Why this is important is that when a chip comes out of the first pass of automated place and route (APR), it will almost never close timing 100% and you have to go through timing optimization iterations to get it there. These iterations can take a long time, and the closer you are to the goal when you start, the more likely you are to get there in the end.
mode_13h - Thursday, July 22, 2021 - link
Thanks for the explanation. So, why such margins? Is it driven primarily by manufacturing variations or environmental variations (e.g. voltage, temperature, interference)?To the extent these factors are understood, I wonder if the tools can't eventually tighten the margins, as well.

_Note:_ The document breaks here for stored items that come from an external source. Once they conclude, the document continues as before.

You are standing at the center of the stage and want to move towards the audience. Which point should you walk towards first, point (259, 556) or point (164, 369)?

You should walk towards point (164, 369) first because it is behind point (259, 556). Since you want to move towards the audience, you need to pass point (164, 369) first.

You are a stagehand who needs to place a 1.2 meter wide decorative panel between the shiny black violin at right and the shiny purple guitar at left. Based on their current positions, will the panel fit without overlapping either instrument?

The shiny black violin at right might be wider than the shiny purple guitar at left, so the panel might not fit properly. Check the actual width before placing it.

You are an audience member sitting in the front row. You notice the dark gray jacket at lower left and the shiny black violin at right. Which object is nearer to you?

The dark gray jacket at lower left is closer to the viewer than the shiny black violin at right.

evancox10 - Friday, July 23, 2021 - link
Lots of reasons for margin, anything from uncertainty in the way delays are estimated/modeled, random variation in clock frequency (“jitter”), or plain old CYA. The modeling of the path timing does attempt to account for the sorts of variation you mention, but no model is perfect. The problem is differentiating between where it is actually needed and where it isn’t. Lots of effort already goes into this, and the low-hanging fruit has been picked.P.S. I pulled the example margin amount out of my rear, don’t take it as necessarily representative.

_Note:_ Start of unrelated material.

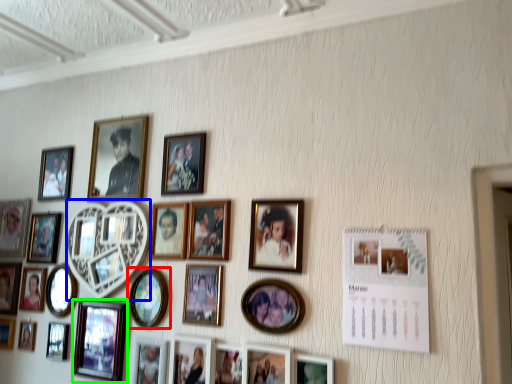 Question: Estimate the real-world distances between objects in this image. Which object is farther from picture frame (highlighted by a red box), picture frame (highlighted by a blue box) or picture frame (highlighted by a green box)?

Choices:
 (A) picture frame
 (B) picture frame

Answer: (A)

FullmetalTitan - Saturday, July 24, 2021 - link
That is pretty much it. Design windows have to allow for variation in the manufacturing process, but they also need to account for circuit aging since that can have a very real impact on threshold voltage, leakage, etc. Margins for timing allow for aging gates that may run very slightly slower to not force corrective changes to whole timing domains (real world example of that would be Apple SoC clock down to extend useable life of older models).